How to Choose Good Dentures

If your mouth is shared between your own teeth and perhaps a partial denture and/or bridge(s), maintaining your oral hygiene takes on an additional financial incen­tive. It is important to keep the remaining teeth for as long as possible. Not only are your own teeth better at biting and chewing, but the remaining teeth may be vital to the stability and retention of an existing denture, and certainly a bridge. There may even be metal clasps of a partial denture around some of your own teeth. Although it is possible to add teeth to a denture, the entire denture may have to be redesigned and remade. This can be both expensive and time-consuming. The same applies to a tooth to which a bridge is attached. Once that has been lost, the bridge is also lost. So it is more efficient, cheaper and easier to ensure that the teeth next to the denture, or those that support bridges, are pristine. They must be kept plaque-free.

 

Both full and partial dentures may well be ‘immedi­ate’ dentures. That is to say that the denture has been made before the teeth are extracted, and fitted immediately after extraction, at the same appointment. Within six months, the part of the gum where the extraction took place, which is now in contact with the fitting surface of the denture, will have ‘shrunk’. The denture starts to feel loose, rather like a dress or pair of trousers after a bout of slimming. This is called bone resorption and is perfectly natural. It generally means that either the denture will have to be re-based or you will need a new one. Resorption is a more difficult problem with full dentures, as the poor fit becomes far more notice­able. At one time people who needed full dentures were made to wait for almost six months while the bone ‘shrank’ before a dentist would make them. Today, immediate dentures are more common.

 

There are various types of dentures and other tooth replacements. It is worthwhile outlining the salient points.

 

– All dentures are removable.

– They either replace some teeth (partial) or all the teeth (full).

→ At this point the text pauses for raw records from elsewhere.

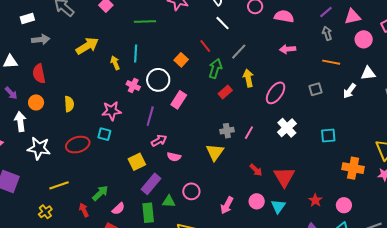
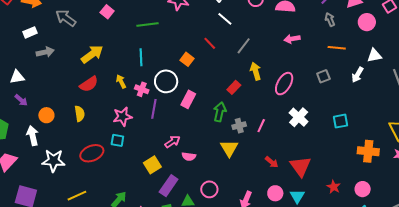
yellow arrow: (115, 63) -> (121, 81), moved
green arrow: (215, 69) -> (220, 112), moved
red semicircle: (39, 74) -> (89, 84), moved, turned -108
purple arrow: (11, 93) -> (21, 100), moved
purple line: (150, 116) -> (154, 109), moved

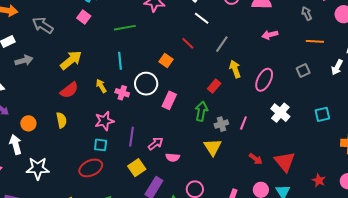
purple line: (154, 109) -> (132, 137), moved
red ellipse: (92, 153) -> (91, 168), moved

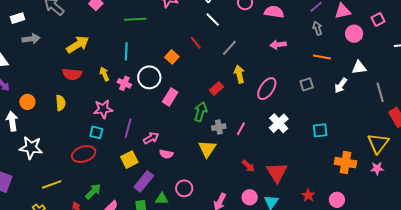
red semicircle: (69, 90) -> (72, 74), turned 36

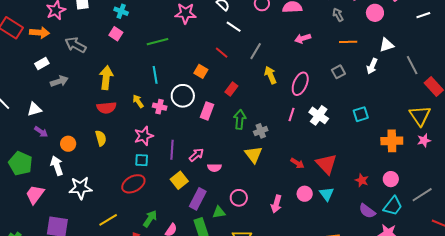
yellow arrow: (78, 45) -> (106, 78), turned -40
red rectangle: (216, 89) -> (231, 89), moved
pink line: (241, 129) -> (292, 114), moved

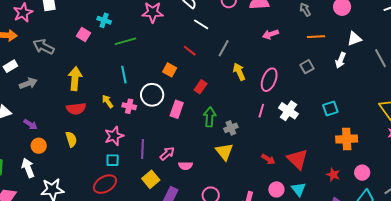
cyan cross: (121, 11) -> (104, 20), moved
purple arrow: (41, 132) -> (30, 124), moved
orange cross: (392, 141) -> (347, 139), moved

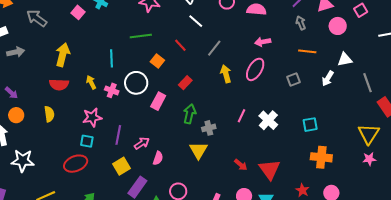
green line: (125, 41) -> (141, 36), moved
pink ellipse: (269, 80) -> (255, 69), moved
pink semicircle: (186, 166) -> (158, 158), turned -80

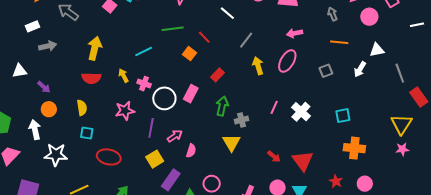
red line: (180, 45) -> (204, 37), moved
cyan line: (112, 58) -> (144, 51), turned 66
white circle: (136, 83) -> (164, 98), moved
cyan square: (87, 141) -> (87, 133), moved
red ellipse: (76, 164) -> (109, 157), turned 35

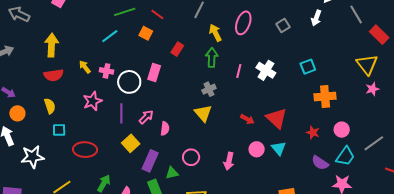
cyan line: (144, 51) -> (110, 36), moved
green arrow: (222, 106) -> (212, 58), moved

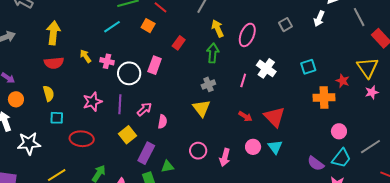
pink ellipse: (243, 23) -> (247, 35), moved
pink line: (239, 71) -> (243, 80), moved
pink star: (92, 101) -> (92, 102), moved
red star: (313, 132) -> (343, 81), moved
pink circle: (191, 157) -> (198, 151), moved

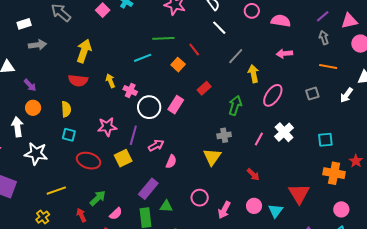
yellow arrow: (218, 28) -> (253, 74), moved
red triangle: (274, 117) -> (299, 194), moved
yellow square: (127, 135) -> (123, 158), moved

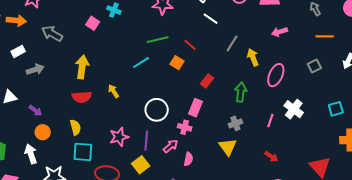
pink cross: (130, 90) -> (185, 127), moved
pink rectangle: (176, 105) -> (196, 108), moved
cyan square: (69, 135) -> (83, 152), size x1.5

– They can be made of plastic or metal (generally cast chrome-cobalt steel).

– The upper ones can cover the entire roof of the mouth, or be in ‘skeleton’ form.

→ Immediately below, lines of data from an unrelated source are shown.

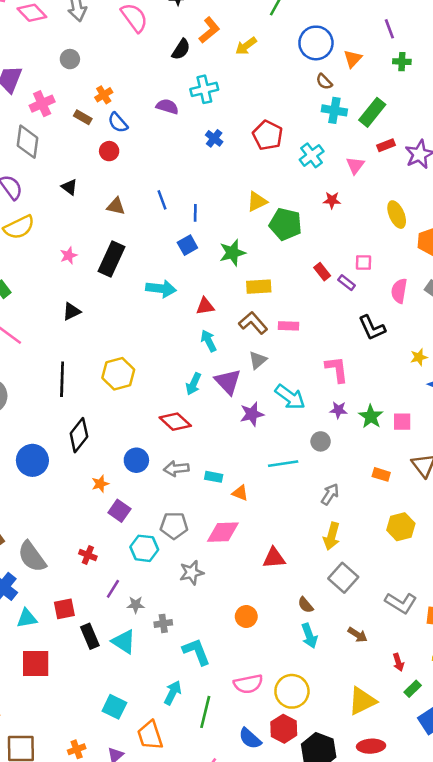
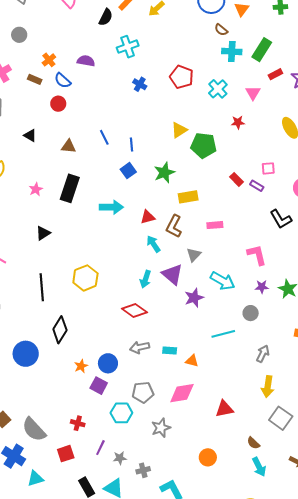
purple semicircle: (167, 107) -> (86, 61), moved
brown L-shape: (253, 323) -> (174, 226), moved, turned -105
blue circle: (136, 460) -> (108, 363), moved
red square: (64, 609) -> (66, 454), moved

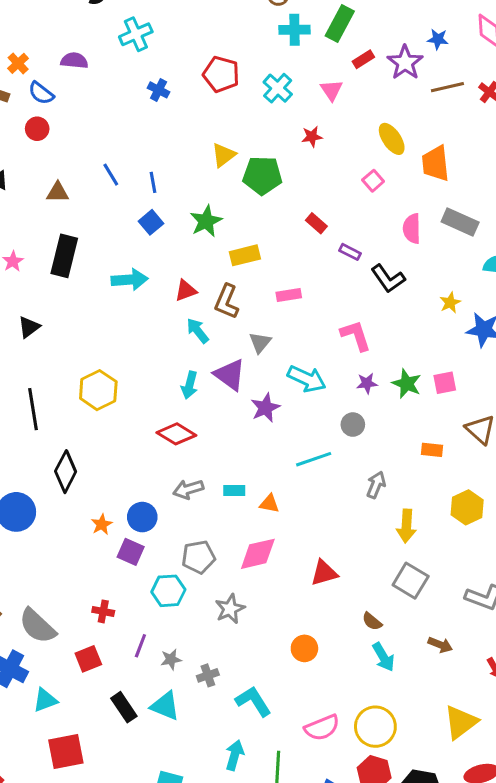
pink square: (268, 168) -> (373, 181), moved, turned -32
purple rectangle: (257, 186) -> (350, 252), moved
yellow arrow: (268, 387) -> (406, 526), moved

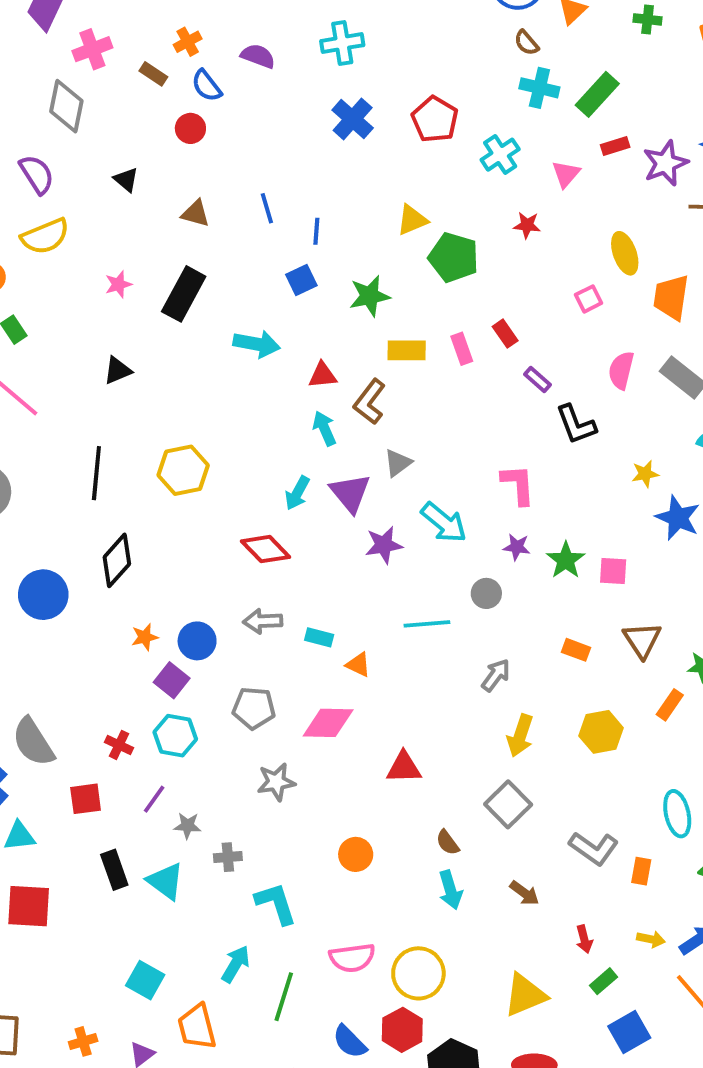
blue cross: (159, 90) -> (353, 119), size x1.5
pink rectangle: (289, 295) -> (462, 349), moved, turned 65
cyan hexagon: (168, 591) -> (175, 736), moved

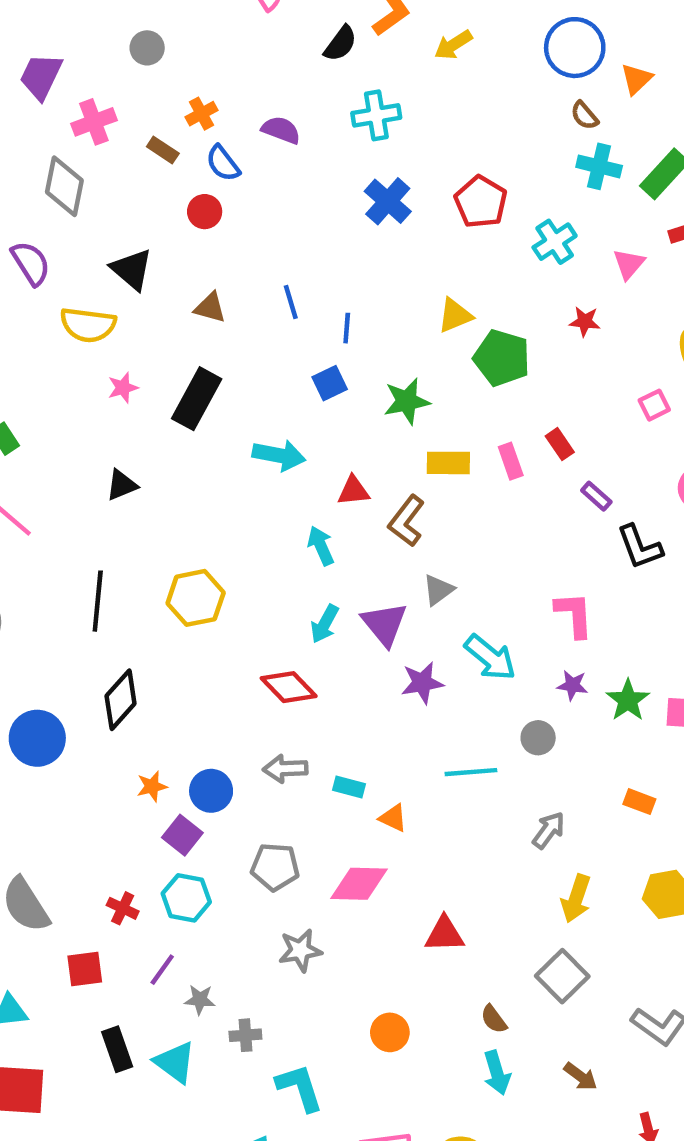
black triangle: (126, 180) -> (132, 269), size x1.5
yellow semicircle: (45, 236) -> (88, 325), moved, turned 30
cyan arrow: (325, 428) -> (321, 546), moved

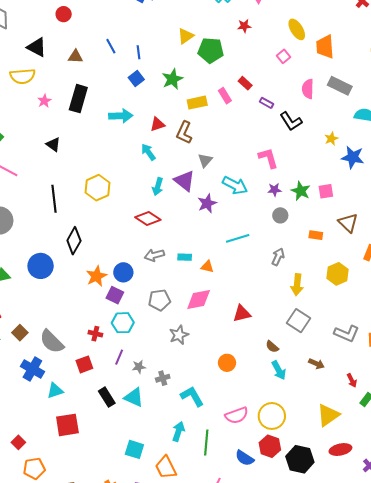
black triangle: (122, 485) -> (53, 144), turned -49
gray circle: (538, 738) -> (280, 215), moved
orange star: (152, 786) -> (96, 276), size x1.5

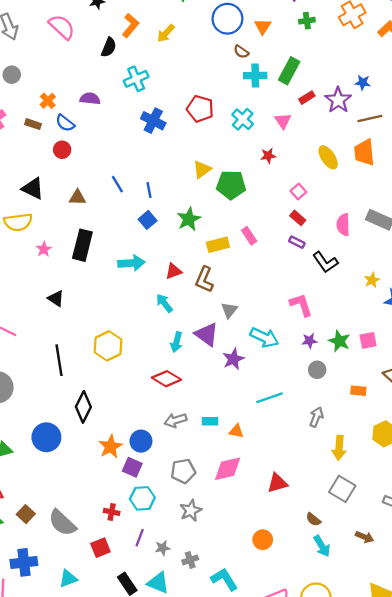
orange trapezoid: (325, 47) -> (364, 152), moved
pink square: (283, 56) -> (298, 191), moved
red rectangle: (245, 83) -> (298, 218), moved
gray star: (179, 335) -> (191, 510), moved
blue cross: (32, 369) -> (24, 562), moved, turned -35

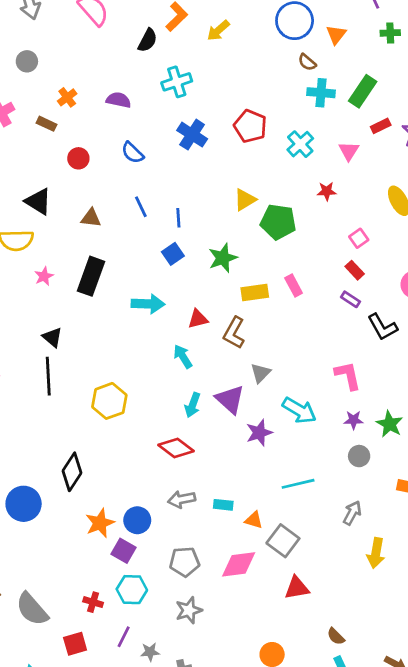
blue semicircle: (65, 123) -> (132, 153), moved
black line: (59, 360) -> (48, 376), moved
gray square: (342, 489) -> (283, 541), moved

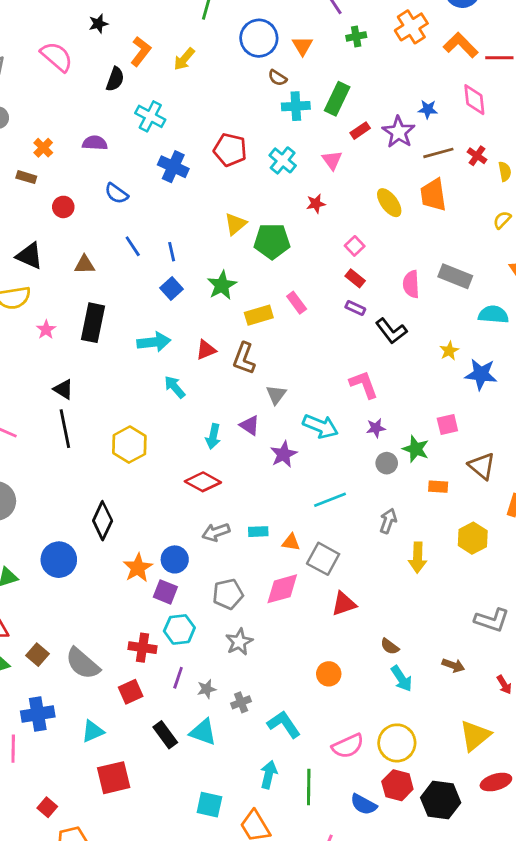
cyan cross: (177, 82) -> (150, 116), turned -36
cyan arrow: (183, 356) -> (175, 387), moved
purple triangle: (230, 399) -> (250, 425), size x0.7
green star: (390, 424) -> (416, 449), moved
red cross: (93, 602) -> (142, 648), size x1.4

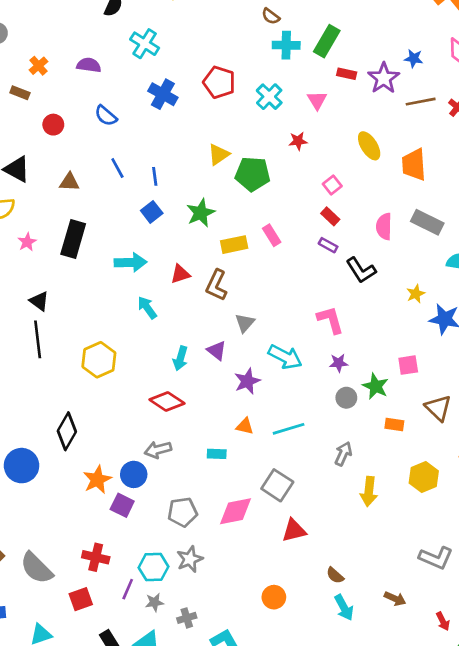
red rectangle: (360, 131) -> (347, 74), turned 42
orange trapezoid: (433, 195) -> (414, 165), moved
gray arrow: (216, 532) -> (158, 450), moved
orange triangle: (291, 542) -> (245, 426), moved
cyan hexagon: (179, 629) -> (153, 567), moved

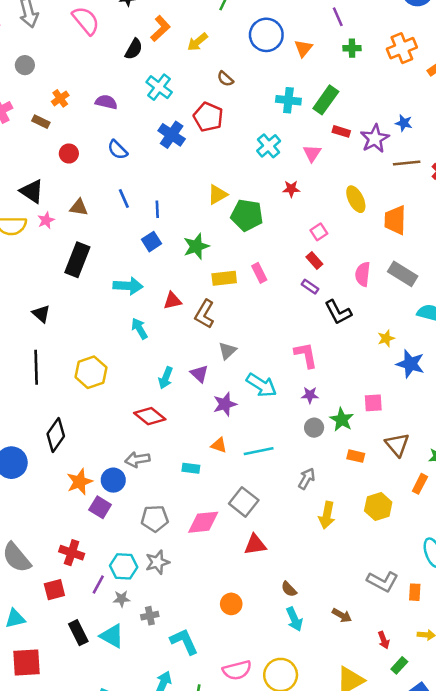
brown semicircle: (271, 16) -> (225, 79), moved
red pentagon: (219, 82) -> (208, 117), moved
pink star: (27, 242) -> (46, 220), moved
black line: (38, 339) -> (36, 367), moved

– The teeth are usually made of plastic.

 

Dentures are never as good as your own teeth. In par­ticular, full upper and lower dentures can be difficult to keep stable. This can make eating difficult. Partial dentures fill gaps between teeth. Because of this, and unlike full dentures, they vary widely in type and con­struction. There may be as many as three or four differ­ent sections of false teeth on the plate, separated by the natural teeth, or it may be a single tooth replacement. There are also metal partial skeleton dentures, which cover less gum and roof of the mouth, but have metal arms extending around the cheek surfaces of the back teeth. Other partial dentures have clasps onto teeth, and may be extremely small.

 

Dentures are made to fit each individual mouth. Lower full dentures sit on a narrow ridge and can be difficult to control; upper dentures are more stable as they have suction imparted by the hard palate. Some people cope with their dentures from day one, but others never come to terms with them. The difference is often psychological rather than physical or mechanical, although controlling the tongue in order to stop it dis­lodging the lower denture requires perseverance.

 

While appearance is important, you have to eat with dentures, not just look as though you have all your own teeth. Denture fixative is used by many people, but only works on the upper denture. So most people with full dentures have to learn to adapt their diet. Apples and other hard foods may need to be pre-cut or sliced. Chewy meats are likely to be forsworn, as are foods with small pips, which can find their way under dentures and cause irritation.

 

Dentures should be removed from the mouth and cleaned daily. Cleaning is in two parts. All dentures should be scrubbed carefully with a hard brush, reach­ing into all the nooks and crannies to remove plaque. They should also be cleaned by a soaking in a com­mercial denture cleanser, although it is not necessary to leave your dentures to soak overnight. Never use bleach or other self-selected cleaning agents as these tend to damage the plastic. Very small dentures should be re­moved at night – or when playing energetic sports – as they can get dislodged and obstruct the airway.

 

The gums on which dentures rest also have to be kept in good condition, and this includes brushing the roof of your mouth and gums with a toothbrush and tooth­paste. Sore spots or ulcers should be treated speedily, especially if they follow the fitting of new dentures. However, the denture may well need ‘easing’ by the dentist, and a chlorhexidine mouthwash or gel is useful in helping the gums recover. This also applies to aphthous ulcers. It is also possible for the root of a long-forgotten tooth, which has been buried in the bone pain­lessly for many years, to work its way to the surface of the mouth. This will cause pain under a denture and it should be removed by the dentist. Some people never come to terms with their dentures, especially full sets. In such cases, other forms of replacement might be indi­cated, such as implants.